Download Free Fiscal Deficits Exchange Rate Crises And Inflation Book in PDF and EPUB Free Download. You can read online Fiscal Deficits Exchange Rate Crises And Inflation and write the review.

The recent Asian currency crisis was caused by large prospective fiscal deficits associated with implicit bailout guarantees to failing banking systems. Absent the political will to raise taxes or cut spending, governments must resort to seignorage revenues to pay for the bailout of the banking system. In a world of forward-looking agents, this makes a currency crisis inevitable.
This volume provides an integrated compilation of selected major articles published by the author in several fields of international finance. These include contributions to the understanding of currency crises and financial contagion, the evolution of exchange rate regimes, the interaction between national fiscal policies and regional monetary unions, and the effect of uncertainty on the gains from international economic policy coordination. The author spent most of his career doing research at established institutions (the Bank of Canada, OECD, and IMF), and these articles emerged from the need to understand the major economic policy issues of the day. In the book's introduction, the author discusses the motivation for these contributions and the unifying themes that emerged, while a concluding chapter provides his personal reflections and suggestions about promising avenues for further research.
Currency Crises in Emerging Markets, prepared by Warsaw-based Center for Social and Economic Research (CASE), discusses various aspects of currency crises in emerging-market economies: The definitions and theoretical models of currency crises, the causes, management and propagation (contagion effect) of crises, their economic, social and policy consequences, the role of international financial institutions, and crisis prevention. In addition, five case studies of currency crises in Central and Eastern Europe are presented.
This paper examines the empirical evidence on currency crises and proposes a specific early warning system. This system involves monitoring the evolution of several indicators that tend to exhibit an unusual behavior in the periods preceding a crisis. When an indicator exceeds a certain threshold value, this is interpreted as a warning “signal” that a currency crisis may take place within the following 24 months. The variables that have the best track record within this approach include exports, deviations of the real exchange rate from trend, the ratio of broad money to gross international reserves, output, and equity prices.
The paper explores the inflationary implications of exchange rate regime reforms in a small open economy model combining the public finance view of inflation with multiple exchange markets. To account for the experience of many developing countries, the analysis focuses on transitions to multiple official exchange markets. In those countries, multiple exchange rates were often announced as temporary. The paper shows that the dynamic response of inflation to the reform markedly differ whether the announcement is credible or not. The paper also compares the response of inflation under a fixed crawl of nominal official rates and under the presence of policy rules aimed at reducing the spread between the official and parallel exchange rates.
High and volatile inflation has been an endemic economic and social issue in Iran that has contributed to rising poverty and social tensions. For policymakers to effectively address the inflation problem, it is critical to understand its causes.

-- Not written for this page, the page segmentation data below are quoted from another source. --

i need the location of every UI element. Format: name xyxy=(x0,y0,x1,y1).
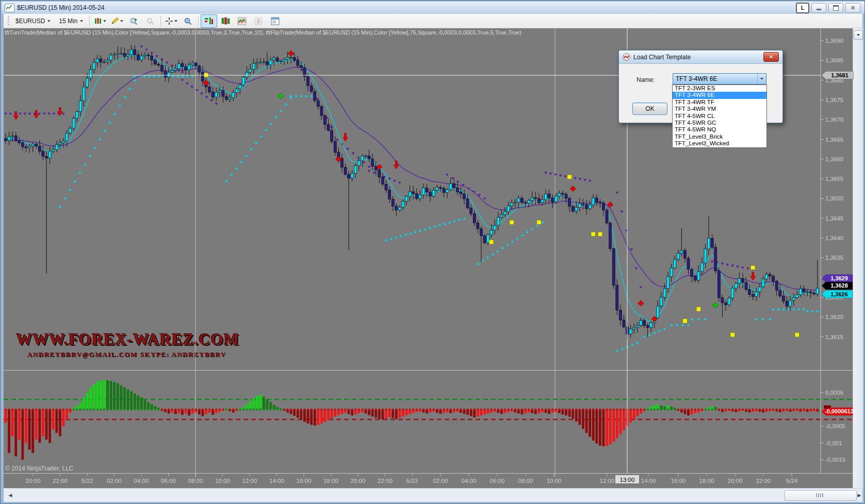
toolbar-grip[interactable] xyxy=(8,16,9,26)
chevron-down-icon xyxy=(120,20,123,22)
template-list-item[interactable]: TFT_Level3_Brick xyxy=(673,133,766,140)
instrument-selector[interactable]: $EURUSD xyxy=(11,16,55,26)
dollar-icon: $ xyxy=(254,17,263,25)
template-dropdown-list: TFT 2-3WR ESTFT 3-4WR 6ETFT 3-4WR TFTFT … xyxy=(672,85,767,148)
minimize-button[interactable] xyxy=(811,3,826,13)
horizontal-scrollbar[interactable]: ◀ ▶ xyxy=(4,488,862,502)
chart-style-button[interactable] xyxy=(92,14,108,28)
zoom-out-icon xyxy=(146,17,155,25)
svg-text:$: $ xyxy=(257,18,260,24)
zoom-in-icon xyxy=(129,17,138,25)
data-box-icon xyxy=(271,17,280,25)
chart-trader-button[interactable] xyxy=(217,14,234,28)
ninjatrader-chart-window: $EURUSD (15 Min) 2014-05-24 L ✕ $EURUSD … xyxy=(0,0,865,504)
title-bar[interactable]: $EURUSD (15 Min) 2014-05-24 L ✕ xyxy=(2,2,864,14)
zoom-out-button[interactable] xyxy=(142,14,158,28)
arrow-right-icon: ▶ xyxy=(858,493,861,498)
chart-overlay-button[interactable] xyxy=(234,14,250,28)
instrument-label: $EURUSD xyxy=(15,18,45,25)
interval-label: 15 Min xyxy=(59,18,77,25)
arrow-left-icon: ◀ xyxy=(9,493,12,498)
restore-icon xyxy=(833,5,839,11)
combobox-value: TFT 3-4WR 6E xyxy=(676,75,717,82)
indicator-parameters-label: tftTurnTrade(Median of $EURUSD (15 Min),… xyxy=(5,29,613,36)
template-list-item[interactable]: TFT 4-5WR NQ xyxy=(673,126,766,133)
crosshair-button[interactable] xyxy=(163,14,179,28)
template-list-item[interactable]: TFT_Level3_Wicked xyxy=(673,140,766,147)
drawing-tools-button[interactable] xyxy=(108,14,125,28)
template-list-item[interactable]: TFT 4-5WR CL xyxy=(673,113,766,120)
restore-button[interactable] xyxy=(828,3,843,13)
bars-panel-icon xyxy=(221,17,230,25)
axis-menu-button[interactable] xyxy=(854,30,863,40)
toolbar-separator xyxy=(89,16,90,26)
template-list-item[interactable]: TFT 3-4WR TF xyxy=(673,99,766,106)
wave-chart-icon xyxy=(237,17,247,25)
scrollbar-grip-icon xyxy=(816,493,823,497)
scroll-left-button[interactable]: ◀ xyxy=(6,490,15,500)
minimize-icon xyxy=(817,9,821,10)
ok-button[interactable]: OK xyxy=(632,103,667,115)
dialog-close-button[interactable]: ✕ xyxy=(763,52,779,62)
pencil-icon xyxy=(110,17,119,25)
chevron-down-icon xyxy=(174,20,177,22)
chevron-down-icon xyxy=(47,20,51,22)
toolbar: $EURUSD 15 Min xyxy=(4,14,862,28)
account-button[interactable]: $ xyxy=(250,14,267,28)
window-title: $EURUSD (15 Min) 2014-05-24 xyxy=(17,4,104,11)
copyright-label: © 2014 NinjaTrader, LLC xyxy=(5,465,73,472)
dialog-title: Load Chart Template xyxy=(633,54,691,61)
toolbar-separator xyxy=(198,16,199,26)
chevron-down-icon xyxy=(103,20,106,22)
region-zoom-button[interactable] xyxy=(179,14,196,28)
name-label: Name: xyxy=(636,76,655,83)
chevron-down-icon xyxy=(80,20,83,22)
template-list-item[interactable]: TFT 4-5WR GC xyxy=(673,120,766,126)
axis-side-strip xyxy=(853,28,863,488)
dialog-title-bar[interactable]: Load Chart Template ✕ xyxy=(619,51,782,64)
template-list-item[interactable]: TFT 3-4WR YM xyxy=(673,106,766,112)
template-list-item[interactable]: TFT 2-3WR ES xyxy=(673,85,766,92)
ninjatrader-logo-icon xyxy=(623,53,630,61)
toolbar-separator xyxy=(160,16,161,26)
indicator-panel-icon xyxy=(204,17,214,25)
magnifier-icon xyxy=(184,17,192,25)
chevron-down-icon xyxy=(857,34,860,36)
link-button[interactable]: L xyxy=(796,3,809,13)
combobox-arrow[interactable] xyxy=(757,74,766,84)
scroll-right-button[interactable]: ▶ xyxy=(855,490,864,500)
indicators-button[interactable] xyxy=(201,14,217,28)
candlestick-icon xyxy=(94,17,102,25)
zoom-in-button[interactable] xyxy=(125,14,142,28)
chevron-down-icon xyxy=(760,78,763,80)
crosshair-icon xyxy=(165,17,173,25)
interval-selector[interactable]: 15 Min xyxy=(55,16,87,26)
close-icon: ✕ xyxy=(851,5,855,11)
template-list-item[interactable]: TFT 3-4WR 6E xyxy=(673,92,766,98)
close-button[interactable]: ✕ xyxy=(845,3,860,13)
chart-window-icon xyxy=(5,4,14,12)
close-icon: ✕ xyxy=(769,54,773,60)
data-box-button[interactable] xyxy=(267,14,283,28)
scrollbar-thumb[interactable] xyxy=(785,490,857,501)
template-name-combobox[interactable]: TFT 3-4WR 6E xyxy=(673,73,766,85)
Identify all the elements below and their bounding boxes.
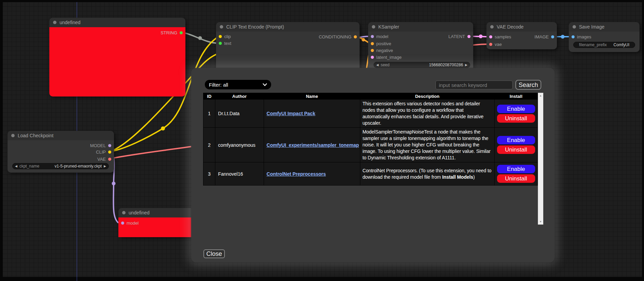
row-author: comfyanonymous	[215, 128, 264, 162]
slot-dot[interactable]	[572, 35, 575, 38]
node-undefined-bottom[interactable]: undefined model	[118, 208, 195, 237]
slot-dot[interactable]	[219, 42, 222, 45]
node-vae-decode[interactable]: VAE Decode samples vae IMAGE	[486, 22, 557, 49]
row-description: This extension offers various detector n…	[360, 100, 494, 128]
node-title-bar[interactable]: VAE Decode	[486, 22, 557, 32]
slot-dot[interactable]	[108, 151, 111, 154]
node-undefined-top[interactable]: undefined STRING	[49, 18, 185, 96]
extension-link[interactable]: ControlNet Preprocessors	[267, 171, 326, 177]
slot-dot[interactable]	[371, 49, 374, 52]
node-title: CLIP Text Encode (Prompt)	[226, 24, 284, 30]
col-header-description: Description	[360, 93, 494, 100]
increment-arrow-icon[interactable]: ▶	[104, 165, 106, 168]
input-slot-images[interactable]: images	[572, 34, 591, 40]
input-slot-samples[interactable]: samples	[489, 34, 511, 40]
node-title: VAE Decode	[497, 24, 524, 30]
filename-prefix-widget[interactable]: filename_prefix ComfyUI	[573, 42, 635, 48]
slot-dot[interactable]	[551, 35, 554, 38]
output-slot-clip[interactable]: CLIP	[96, 149, 111, 155]
table-row: 2 comfyanonymous ComfyUI_experiments/sam…	[203, 128, 538, 162]
row-description: ModelSamplerTonemapNoiseTest a node that…	[360, 128, 494, 162]
col-header-name: Name	[264, 93, 360, 100]
slot-dot[interactable]	[108, 144, 111, 147]
uninstall-button[interactable]: Uninstall	[497, 145, 535, 154]
search-input[interactable]	[435, 81, 513, 89]
col-header-author: Author	[215, 93, 264, 100]
collapse-dot-icon[interactable]	[490, 25, 494, 29]
input-slot-latent-image[interactable]: latent_image	[371, 54, 401, 60]
node-title-bar[interactable]: CLIP Text Encode (Prompt)	[216, 22, 360, 32]
node-load-checkpoint[interactable]: Load Checkpoint MODEL CLIP VAE ◀ ckpt_na…	[7, 131, 114, 173]
input-slot-negative[interactable]: negative	[371, 47, 393, 53]
input-slot-text[interactable]: text	[219, 40, 231, 46]
node-title: KSampler	[378, 24, 399, 30]
slot-dot[interactable]	[467, 35, 470, 38]
increment-arrow-icon[interactable]: ▶	[465, 64, 467, 67]
slot-dot[interactable]	[108, 158, 111, 161]
input-slot-clip[interactable]: clip	[219, 33, 231, 39]
row-id: 2	[203, 128, 215, 162]
node-title-bar[interactable]: undefined	[49, 18, 185, 27]
row-id: 1	[203, 100, 215, 128]
input-slot-vae[interactable]: vae	[489, 41, 502, 47]
input-slot-positive[interactable]: positive	[371, 40, 391, 47]
enable-button[interactable]: Enable	[497, 165, 535, 173]
input-slot-model[interactable]: model	[121, 220, 138, 226]
node-title: undefined	[129, 210, 150, 215]
search-button[interactable]: Search	[515, 80, 541, 90]
collapse-dot-icon[interactable]	[220, 25, 223, 29]
slot-dot[interactable]	[371, 56, 374, 59]
table-row: 1 Dr.Lt.Data ComfyUI Impact Pack This ex…	[203, 100, 538, 128]
input-slot-model[interactable]: model	[371, 33, 388, 39]
chevron-down-icon	[263, 83, 267, 86]
close-button[interactable]: Close	[203, 249, 225, 258]
ckpt-name-widget[interactable]: ◀ ckpt_name v1-5-pruned-emaonly.ckpt ▶	[12, 163, 109, 169]
filter-select[interactable]: Filter: all	[205, 80, 271, 89]
slot-dot[interactable]	[219, 35, 222, 38]
seed-widget[interactable]: ◀ seed 156680208700286 ▶	[374, 62, 470, 68]
enable-button[interactable]: Enable	[497, 136, 535, 144]
node-title-bar[interactable]: Save Image	[569, 22, 640, 32]
slot-dot[interactable]	[354, 35, 357, 38]
node-title-bar[interactable]: undefined	[118, 208, 195, 217]
decrement-arrow-icon[interactable]: ◀	[15, 165, 17, 168]
slot-dot[interactable]	[489, 43, 492, 46]
slot-dot[interactable]	[371, 35, 374, 38]
output-slot-image[interactable]: IMAGE	[534, 34, 554, 40]
extension-table: ID Author Name Description Install 1 Dr.…	[203, 93, 543, 227]
decrement-arrow-icon[interactable]: ◀	[376, 64, 379, 67]
node-title: undefined	[60, 20, 81, 25]
node-title: Save Image	[579, 24, 605, 30]
collapse-dot-icon[interactable]	[372, 25, 375, 29]
collapse-dot-icon[interactable]	[53, 21, 56, 24]
table-row: 3 Fannovel16 ControlNet Preprocessors Co…	[203, 162, 538, 186]
slot-dot[interactable]	[371, 42, 374, 45]
row-author: Dr.Lt.Data	[215, 100, 264, 128]
enable-button[interactable]: Enable	[497, 105, 535, 113]
output-slot-conditioning[interactable]: CONDITIONING	[319, 34, 357, 40]
output-slot-latent[interactable]: LATENT	[448, 33, 470, 39]
scroll-down-icon[interactable]: ▼	[539, 220, 542, 223]
collapse-dot-icon[interactable]	[11, 134, 15, 137]
output-slot-model[interactable]: MODEL	[90, 142, 111, 148]
slot-dot[interactable]	[121, 222, 124, 225]
uninstall-button[interactable]: Uninstall	[497, 174, 535, 183]
collapse-dot-icon[interactable]	[573, 25, 576, 29]
output-slot-string[interactable]: STRING	[161, 30, 183, 36]
table-scrollbar[interactable]: ▲ ▼	[538, 93, 543, 225]
col-header-install: Install	[494, 93, 538, 100]
slot-dot[interactable]	[489, 35, 492, 38]
row-author: Fannovel16	[215, 162, 264, 186]
node-save-image[interactable]: Save Image images filename_prefix ComfyU…	[569, 22, 640, 52]
node-title-bar[interactable]: Load Checkpoint	[7, 131, 114, 140]
collapse-dot-icon[interactable]	[122, 211, 126, 214]
extension-link[interactable]: ComfyUI_experiments/sampler_tonemap	[267, 142, 359, 148]
uninstall-button[interactable]: Uninstall	[497, 114, 535, 123]
slot-dot[interactable]	[180, 31, 183, 34]
node-title-bar[interactable]: KSampler	[368, 22, 473, 32]
table-header-row: ID Author Name Description Install	[203, 93, 538, 100]
output-slot-vae[interactable]: VAE	[97, 156, 111, 162]
scroll-up-icon[interactable]: ▲	[539, 94, 542, 97]
extension-link[interactable]: ComfyUI Impact Pack	[267, 111, 315, 116]
node-title: Load Checkpoint	[18, 133, 53, 138]
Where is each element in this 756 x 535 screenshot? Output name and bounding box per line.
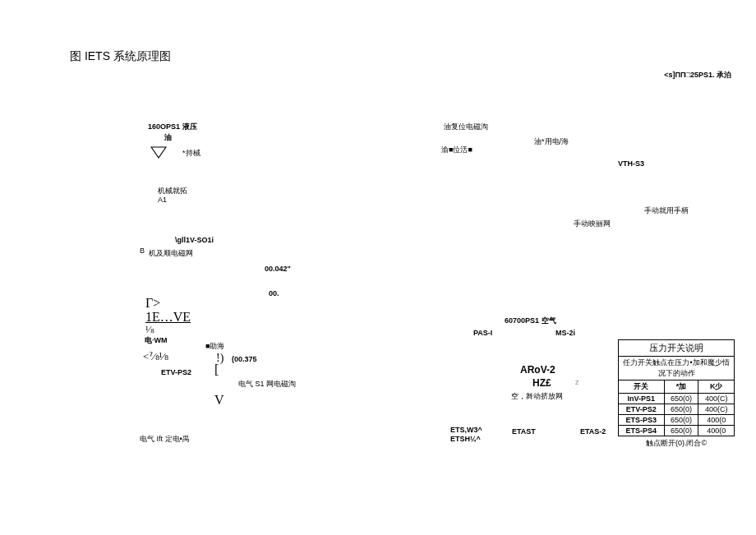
label-vth-s3: VTH-S3 [618, 159, 644, 168]
label-dianwm: 电·WM [145, 335, 168, 346]
cell: 650(0) [664, 394, 698, 404]
label-00042: 00.042" [265, 265, 291, 273]
label-yuweihuo: 渝■位活■ [441, 145, 472, 155]
label-160ops1: 160OPS1 液压 [148, 122, 197, 132]
cell: 650(0) [664, 404, 698, 415]
label-z: z [575, 378, 579, 386]
label-etsh: ETSH¼^ [450, 435, 481, 443]
cell: ETS-PS4 [619, 426, 665, 436]
label-dianqi-s1: 电气 S1 网电磁淘 [238, 379, 304, 390]
table-row: ETS-PS4 650(0) 400(0 [619, 426, 735, 436]
label-ms-2i: MS-2i [555, 329, 575, 337]
table-row: InV-PS1 650(0) 400(C) [619, 394, 735, 404]
label-chi: *持械 [182, 148, 201, 159]
top-right-code: <s]ΠΠ□25PS1. 承泊 [664, 70, 731, 81]
label-zhuhai: ■助海 [205, 341, 224, 352]
label-hz: HZ£ [532, 377, 551, 389]
label-youfuwei: 油复位电磁淘 [444, 122, 488, 132]
label-shoudong-net: 手动映丽网 [574, 219, 611, 229]
label-frac18: ¹⁄₈ [145, 324, 154, 336]
th-add: *加 [664, 380, 698, 394]
cell: 650(0) [664, 415, 698, 426]
label-etast: ETAST [512, 427, 536, 436]
label-jiji: 机及顺电磁网 [149, 248, 193, 259]
label-0375: (00.375 [232, 355, 257, 363]
th-k: K少 [698, 380, 735, 394]
label-v: V [214, 393, 224, 408]
label-ets-w3: ETS,W3^ [450, 426, 482, 434]
label-a1: A1 [158, 196, 167, 204]
svg-marker-0 [151, 147, 166, 158]
label-dianqi-ift: 电气 Ift 定电•禺 [140, 434, 190, 445]
triangle-icon [150, 146, 167, 161]
table-footer: 触点断开(0).闭合© [618, 438, 735, 449]
label-gli: \gll1V-SO1i [175, 236, 214, 244]
label-kongwu: 空，舞动挤放网 [511, 391, 563, 402]
page-title: 图 IETS 系统原理图 [70, 49, 171, 64]
pressure-switch-table: 压力开关说明 任力开关触点在压力•加和魔少情况下的动作 开关 *加 K少 InV… [618, 339, 735, 449]
cell: 400(C) [698, 394, 735, 404]
label-you: 油 [164, 132, 172, 143]
cell: InV-PS1 [619, 394, 665, 404]
cell: 400(C) [698, 404, 735, 415]
table-title: 压力开关说明 [618, 339, 735, 356]
label-arov2: ARoV-2 [520, 364, 555, 376]
th-switch: 开关 [619, 380, 665, 394]
table-row: ETV-PS2 650(0) 400(C) [619, 404, 735, 415]
label-gamma: Γ> [145, 296, 160, 311]
cell: 400(0 [698, 415, 735, 426]
label-etv-ps2: ETV-PS2 [161, 368, 191, 376]
table-subtitle: 任力开关触点在压力•加和魔少情况下的动作 [618, 356, 735, 380]
cell: ETS-PS3 [619, 415, 665, 426]
cell: 650(0) [664, 426, 698, 436]
label-60700ps1: 60700PS1 空气 [505, 316, 556, 326]
label-shoudong-handle: 手动就用手柄 [644, 205, 689, 216]
label-00: 00. [269, 289, 279, 297]
label-frac78: <⁷⁄₈¹⁄₈ [143, 350, 168, 363]
label-etas-2: ETAS-2 [580, 427, 606, 436]
label-pas-i: PAS-I [473, 329, 492, 337]
cell: 400(0 [698, 426, 735, 436]
cell: ETV-PS2 [619, 404, 665, 415]
label-b: B [140, 247, 145, 255]
label-youyong: 油*用电/海 [534, 136, 569, 147]
label-bracket: [ [214, 362, 219, 377]
table-row: ETS-PS3 650(0) 400(0 [619, 415, 735, 426]
label-ieve: 1E…VE [145, 310, 191, 325]
table-header-row: 开关 *加 K少 [619, 380, 735, 394]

This paper seeks to contribute to this endeavor by applying a vector error-correction model to study the short- and long-term determinants of inflation in Iran over the past two decades and identify policy options to curb it. Using quarterly data spanning 2004-2021, it finds that money growth drives inflation only in the long term, while currency depreciation, fiscal deficits, and sanctions (proxied by oil exports) drive inflation both in the short- and the long term. In the absence of a removal of US trade and financial sanctions that could significantly boost the rial, budget deficits will have to be adjusted to contain inflation, albeit gradually to avoid hindering the recovery. Over the medium term, strengthening the inflation targeting framework could help improve monetary transmission and contain inflation durably.
Originally presented as the author's thesis (doctoral)--Universiteat Hohenheim, 2006.